═════ RECORDS FOR THE EXERCISE

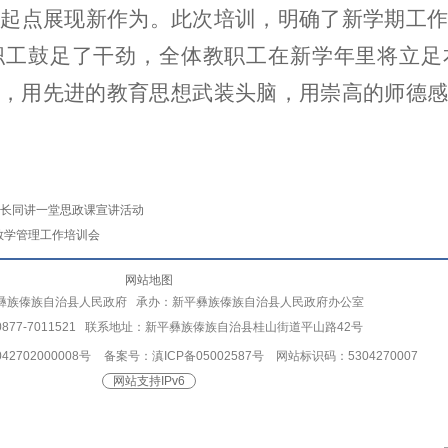
新起点展现新作为。此次培训，明确了新学期工
职工鼓足了干劲，全体教职工在新学年里将立足
，用先进的教育思想武装头脑，用崇高的师德感
长同讲一堂思政课宣讲活动
教学管理工作培训会
网站地图
彝族傣族自治县人民政府 承办：新平彝族傣族自治县人民政府办公室
877-7011521 联系地址：新平彝族傣族自治县桂山街道平山路42号
2702000008号
备案号：滇ICP备05002587号
网站标识码：5304270007
网站支持IPv6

══════════

**WHAT THIS TASK INVOLVES**
Copy each line above exactly, with no images.

**ANSWER FOR THE TASK**
新起点展现新作为。此次培训，明确了新学期工
职工鼓足了干劲，全体教职工在新学年里将立足
，用先进的教育思想武装头脑，用崇高的师德感
长同讲一堂思政课宣讲活动
教学管理工作培训会
网站地图
彝族傣族自治县人民政府 承办：新平彝族傣族自治县人民政府办公室
877-7011521 联系地址：新平彝族傣族自治县桂山街道平山路42号
2702000008号
备案号：滇ICP备05002587号
网站标识码：5304270007
网站支持IPv6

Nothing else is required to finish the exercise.